Além da falta de maturidade, Andreia Barreto aponta o histórico de violências e o consumo de álcool e de drogas como alguns dos motivos. “As pesquisas apontam que 80% dessas pessoas que praticam esses crimes sofreram violência quando crianças, então lidam com a situação praticando violência. Outra coisa que a gente vê muito é o uso excessivo de álcool e drogas, cometendo negligência e violência contra crianças”, acrescenta.

Como denunciar?

Os casos podem ser denunciados na Delegacia Especializada de Proteção à Criança e ao Adolescente, como também de forma anônima, pelo Disque Denúncia, no telefone 181, ou pelo Disque 100, que recebe, analisa e encaminha denúncias de violações de direitos humanos. Em cidades do interior, essas denúncias também podem ser feitas em qualquer unidade policial.
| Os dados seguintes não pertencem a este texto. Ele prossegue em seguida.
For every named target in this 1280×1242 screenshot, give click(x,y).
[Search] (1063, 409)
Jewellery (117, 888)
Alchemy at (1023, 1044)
“A Polícia Civil esclarece que toda e qualquer pessoa que tenha ciência ou informação de que a criança e/ou o adolescente seja alvo de maus-tratos pode realizar a denúncia formal. Tanto a Polícia Civil quanto o Conselho Tutelar, que por vezes notifica a Polícia Civil no momento da incidência criminosa, estarão aptos a agir”, informou a PCMG, em nota. O advogado criminalista e membro do Instituto Brasileiro de Ciências Criminais (IBCCRIM) Léo Macial Junqueira Ribeiro também reforça a necessidade dessa colaboração. “O cidadão comum não tem a responsabilidade de fazer a denúncia, mas ele tem essa possibilidade. Então é importante que ele leve esses casos para as autoridades”, destaca.